Consolidatietherapie met atezolizumab laat bij patiënten met hoogrisico diffuus grootcellig B-cellymfoom een betere ziektevrije overleving zien in vergelijking met historische gegevens. Dat blijkt uit de finale analyse van de HOVON151-studie.
De ziektevrije overleving (DFS) na 2 jaar is bij een behandeling bestaande uit rituximab, cyclofosfamide, doxorubicine, vincristine en prednisolon (R-CHOP) bij patiënten met diffuus grootcellig B-cellymfoom (DLBCL) met een hoog risico die volledige metabole remissie (CMR) bereiken, 78%.

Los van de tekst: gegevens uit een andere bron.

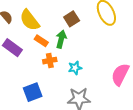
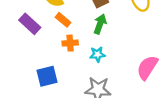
green arrow: (61, 39) -> (100, 24), moved

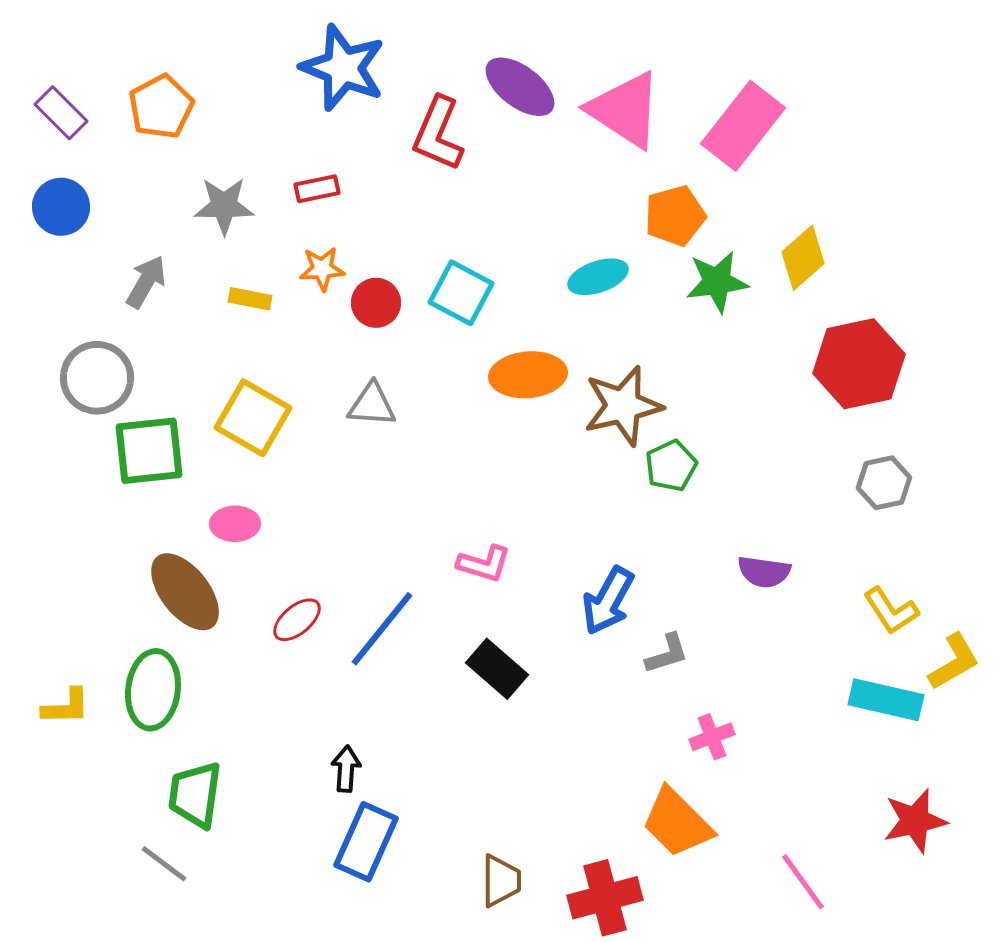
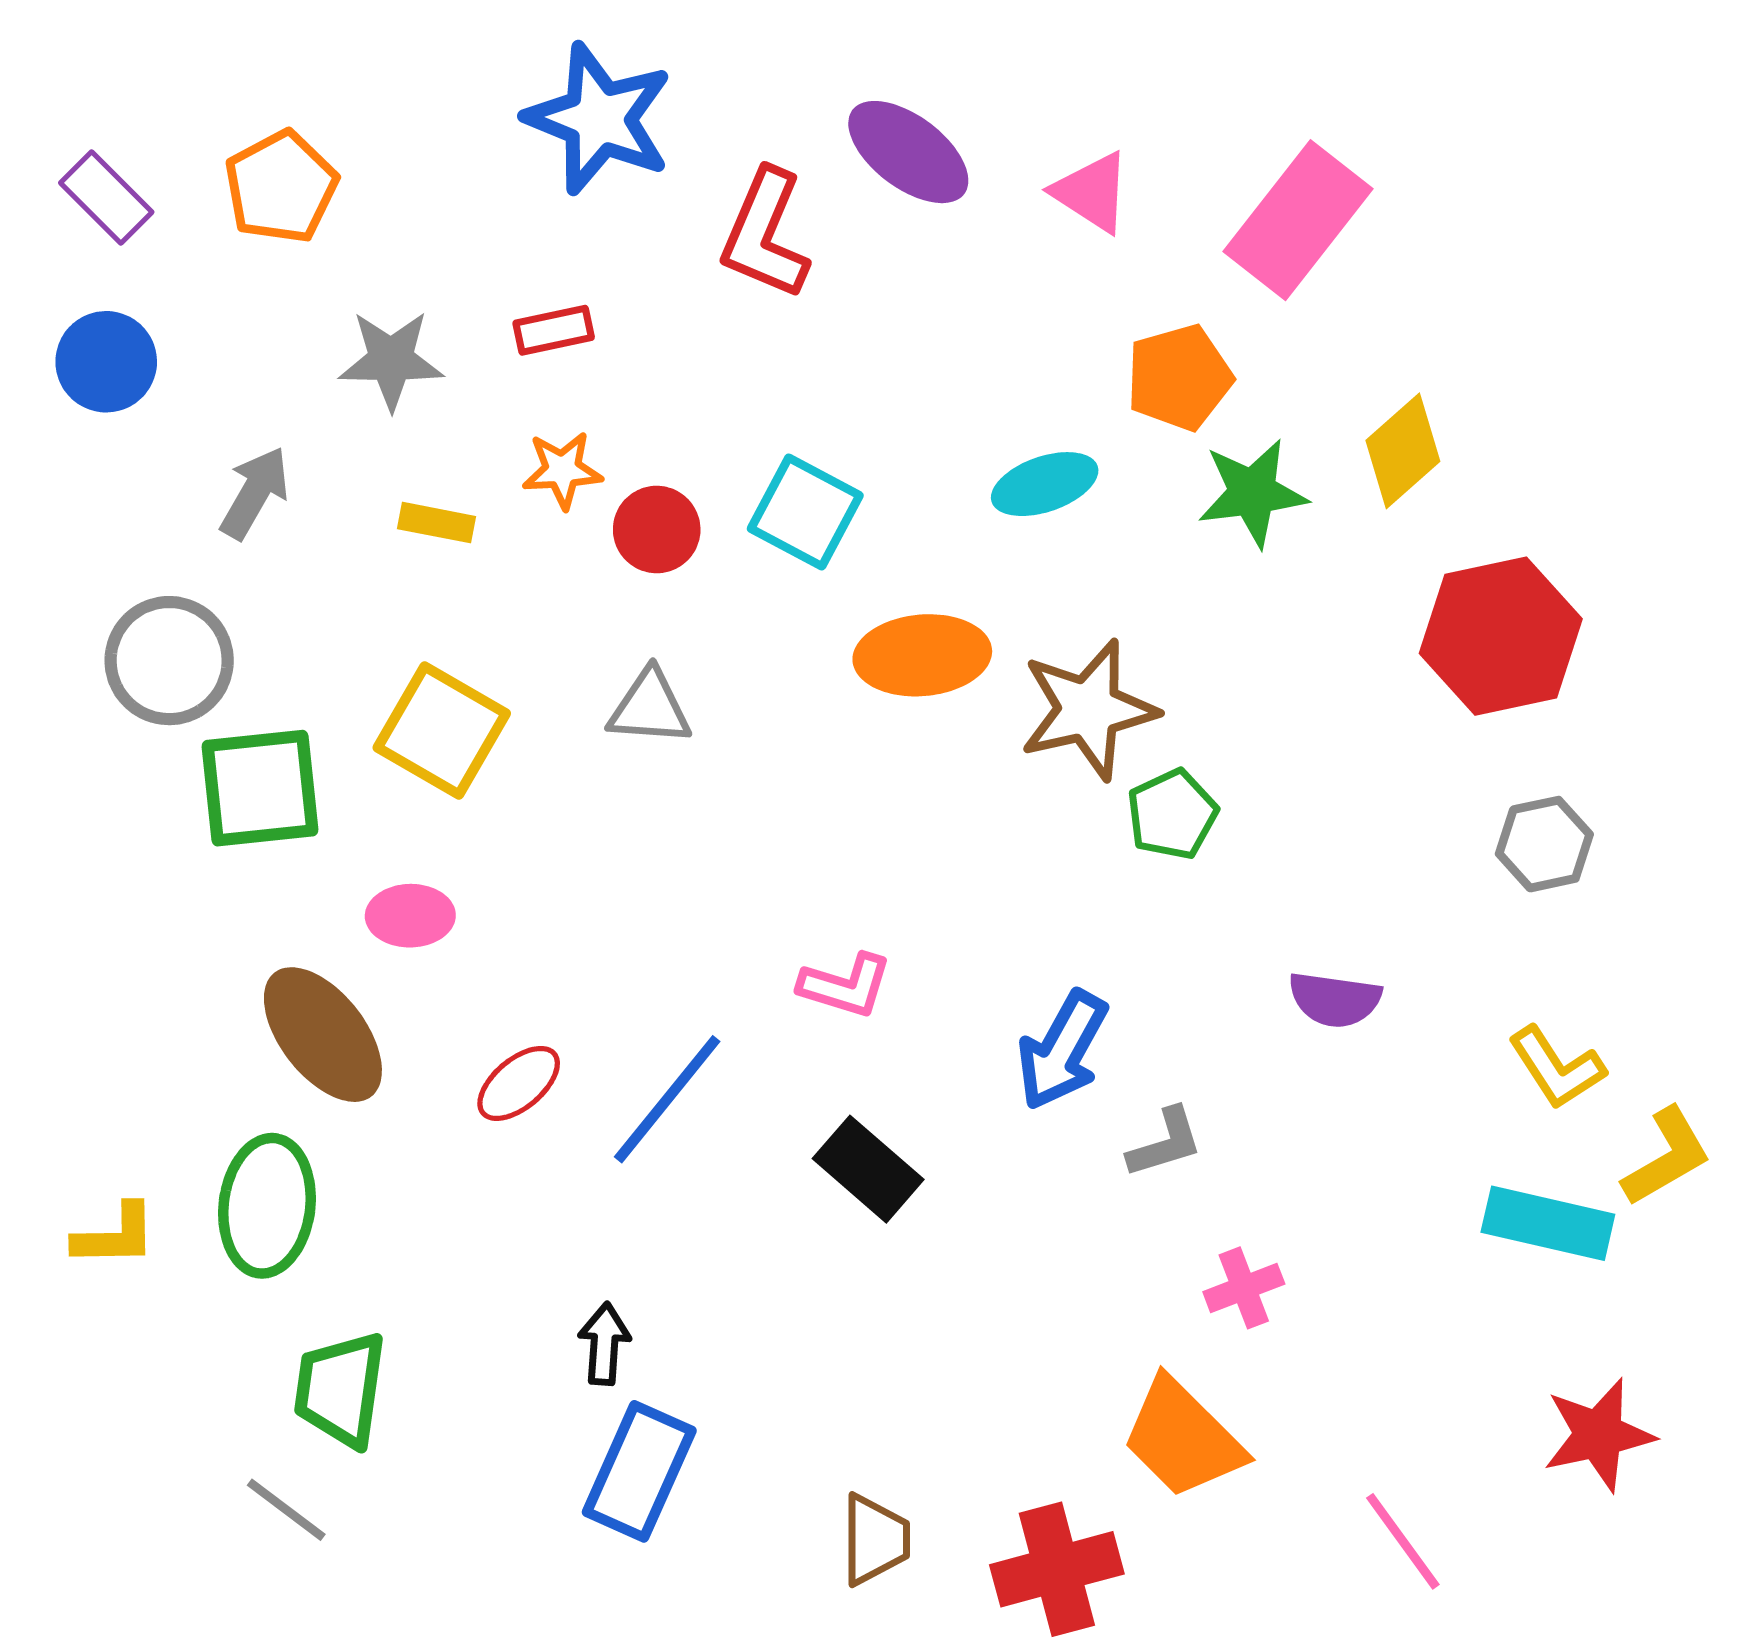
pink triangle: (625, 110) -> (1092, 192), size x0.6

Een eerstelijnsbehandeling met R-CHOP in combinatie met atezolizumab liet echter veelbelovende resultaten zien. De hypothese van de onderzoekers was dan ook dat een jaar durende consolidatietherapie met atezolizumab na R-CHOP de minimale restziekte bij patiënten met een CMR zou kunnen elimineren. Het doel was het verbeteren van de DFS na 2 jaar, van een historisch maximale 79% naar 86% of hoger.
Van januari 2019 tot januari 2022 werden 109 patiënten geïncludeerd. Het gemiddelde aantal toegediende cycli atezolizumab was 14, en in totaal voltooide 64% (70 patiënten) de volledige behandelingskuur. De DFS na 2 jaar was 87,9% en voldeed hiermee aan de primaire doelstelling. De totale overleving (OS) na 2 jaar was opmerkelijk, namelijk 96,3%.
Er traden bij 15 patiënten recidieven op. Hiervan ontvingen er 13 chemotherapie, en 10 van hen (77%) bereikten een tweede CMR. Slechts 1 van deze 10 patiënten had een tweede terugval; deze onderging vervolgens CAR T-celtherapie.